Creating an inclusive culture requires not only promoting inclusivity, but also monitoring inclusivity. Here is Nikki Forrester, again quoting Edmond Sanganyado:
The best measure we can have is asking the students, ‘How much do you feel like you belong?’ You can have the highest percentage of whatever group that you want to emphasize, but if all of them feel like they don’t belong, what’s the point?
One of the best devices for monitoring inclusivity is a formal climate survey, conducted annually and discussed by in a public forum, backed by a committee empowered to act on the results of the survey. Many organizations within the effective altruism movement already conduct annual climate surveys. These organizations might consider strengthening the sensitivity of climate surveys as well as increasing the attention that is paid to analyzing and acting upon their results. Other organizations should act quickly to implement and support annual climate surveys.
Fourth proposal: Targeted grants. Nobody wants to work for free, and members of underrepresented groups are often most in need of a steady paycheck, but least likely to get one. Offering targeted programs of long-term, multi-year grant funding can help to give a wider range of candidates the chance to develop their work and build expertise without the instability of insecure work combined with the looming threat of student loan repayment.

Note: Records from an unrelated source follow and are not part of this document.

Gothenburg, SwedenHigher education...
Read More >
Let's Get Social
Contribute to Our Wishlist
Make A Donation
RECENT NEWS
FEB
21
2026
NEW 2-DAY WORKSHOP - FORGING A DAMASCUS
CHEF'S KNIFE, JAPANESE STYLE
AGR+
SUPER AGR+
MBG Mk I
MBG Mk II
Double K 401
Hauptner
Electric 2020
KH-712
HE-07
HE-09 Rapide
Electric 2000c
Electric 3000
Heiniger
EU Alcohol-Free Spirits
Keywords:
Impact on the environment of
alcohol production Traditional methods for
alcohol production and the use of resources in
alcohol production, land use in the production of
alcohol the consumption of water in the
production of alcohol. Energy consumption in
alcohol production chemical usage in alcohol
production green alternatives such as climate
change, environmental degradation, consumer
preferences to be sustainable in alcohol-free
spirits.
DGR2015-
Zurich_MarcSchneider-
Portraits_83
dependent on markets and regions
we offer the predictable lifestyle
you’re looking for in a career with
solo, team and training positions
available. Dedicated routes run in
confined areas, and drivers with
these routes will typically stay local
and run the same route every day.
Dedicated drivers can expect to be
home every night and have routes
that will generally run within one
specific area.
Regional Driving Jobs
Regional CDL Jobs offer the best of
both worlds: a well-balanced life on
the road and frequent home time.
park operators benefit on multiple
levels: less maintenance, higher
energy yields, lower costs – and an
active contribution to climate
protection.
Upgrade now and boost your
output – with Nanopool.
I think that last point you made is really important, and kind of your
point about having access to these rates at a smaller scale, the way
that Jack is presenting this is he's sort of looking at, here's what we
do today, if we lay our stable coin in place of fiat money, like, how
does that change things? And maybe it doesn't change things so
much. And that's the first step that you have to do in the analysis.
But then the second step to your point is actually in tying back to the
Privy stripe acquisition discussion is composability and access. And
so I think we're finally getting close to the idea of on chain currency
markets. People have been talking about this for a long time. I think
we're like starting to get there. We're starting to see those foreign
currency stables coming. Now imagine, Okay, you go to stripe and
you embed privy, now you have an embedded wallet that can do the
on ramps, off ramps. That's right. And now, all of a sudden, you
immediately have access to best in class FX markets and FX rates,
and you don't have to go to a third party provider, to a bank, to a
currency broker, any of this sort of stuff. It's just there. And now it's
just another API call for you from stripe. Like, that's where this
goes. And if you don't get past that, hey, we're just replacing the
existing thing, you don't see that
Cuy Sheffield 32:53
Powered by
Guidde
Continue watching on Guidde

For example, Tilghman et al. recommend:
Grants to early-stage investigators from minority groups.
Programs and grants to promote entrepreneurship for individuals from underrepresented racial and ethnic groups.
Salaries and tuition for graduates of health professional schools who seek additional research training.
Programs that build research infrastructure in minority-serving institutions.
Any of these grants might be administered through a dedicated scheme offered by Open Philanthropy or another large funder associated with the effective altruism movement. If effective altruists are serious about their commitment to promoting inclusion and belonging, they could do far worse than to establish a large, dedicated grant fund for supporting projects to promote diversity, inclusion and belonging.
5. Conclusion
It is time for effective altruists to show that they can come together to drive meaningful change in order to ensure that incidents similar to last week’s events do not recur, and more generally in order to improve the degree of inclusion and belonging within effective altruism.
So far, we have discussed four concrete areas for change: Proactive outreach and recruitment, active mentorship, promoting an inclusive culture and work environment, and targeted grants. These are suggested not in order to close discussion, but instead to open it.
What do you think about the proposals for change outlined here? And what else might be done to promote positive change within and around the effective altruism movement?